What is being asked:
Reproduce each line below precisely. Drop the pictures.

BEGIN Given entries

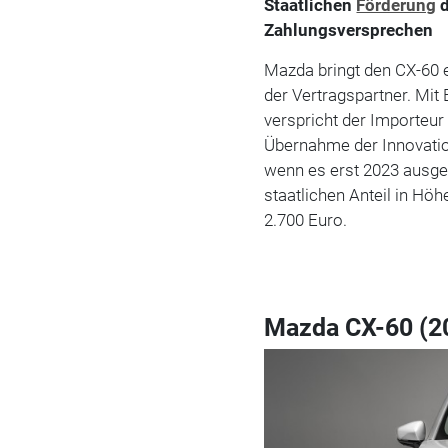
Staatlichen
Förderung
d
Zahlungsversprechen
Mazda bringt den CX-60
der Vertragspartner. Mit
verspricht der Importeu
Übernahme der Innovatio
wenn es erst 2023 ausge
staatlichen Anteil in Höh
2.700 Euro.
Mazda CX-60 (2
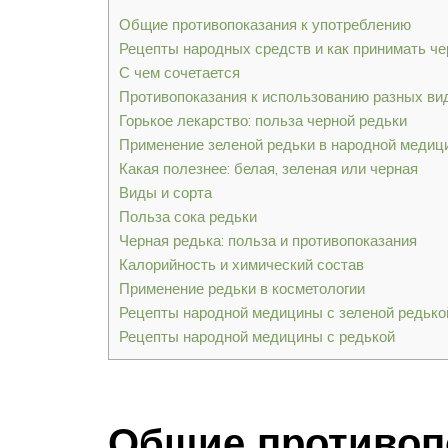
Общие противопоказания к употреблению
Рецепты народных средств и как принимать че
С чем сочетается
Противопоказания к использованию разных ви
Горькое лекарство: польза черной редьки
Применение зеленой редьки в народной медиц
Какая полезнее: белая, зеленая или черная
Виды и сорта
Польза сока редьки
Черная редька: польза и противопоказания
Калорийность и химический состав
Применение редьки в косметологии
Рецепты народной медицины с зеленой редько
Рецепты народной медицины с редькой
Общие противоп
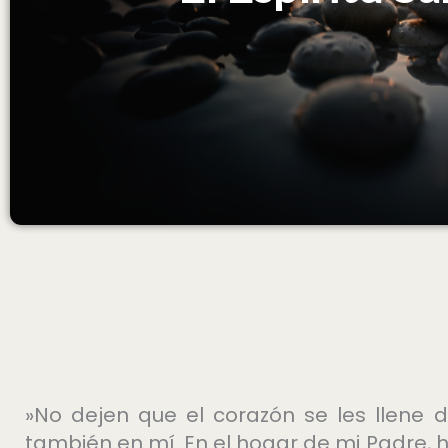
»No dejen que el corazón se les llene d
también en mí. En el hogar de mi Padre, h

END Given entries

Completed exercise:
Staatlichen
Förderung
d
Zahlungsversprechen
Mazda bringt den CX-60
der Vertragspartner. Mit
verspricht der Importeu
Übernahme der Innovatio
wenn es erst 2023 ausge
staatlichen Anteil in Höh
2.700 Euro.
Mazda CX-60 (2
Общие противопоказания к употреблению
Рецепты народных средств и как принимать че
С чем сочетается
Противопоказания к использованию разных ви
Горькое лекарство: польза черной редьки
Применение зеленой редьки в народной медиц
Какая полезнее: белая, зеленая или черная
Виды и сорта
Польза сока редьки
Черная редька: польза и противопоказания
Калорийность и химический состав
Применение редьки в косметологии
Рецепты народной медицины с зеленой редько
Рецепты народной медицины с редькой
Общие противоп
»No dejen que el corazón se les llene d
también en mí. En el hogar de mi Padre, h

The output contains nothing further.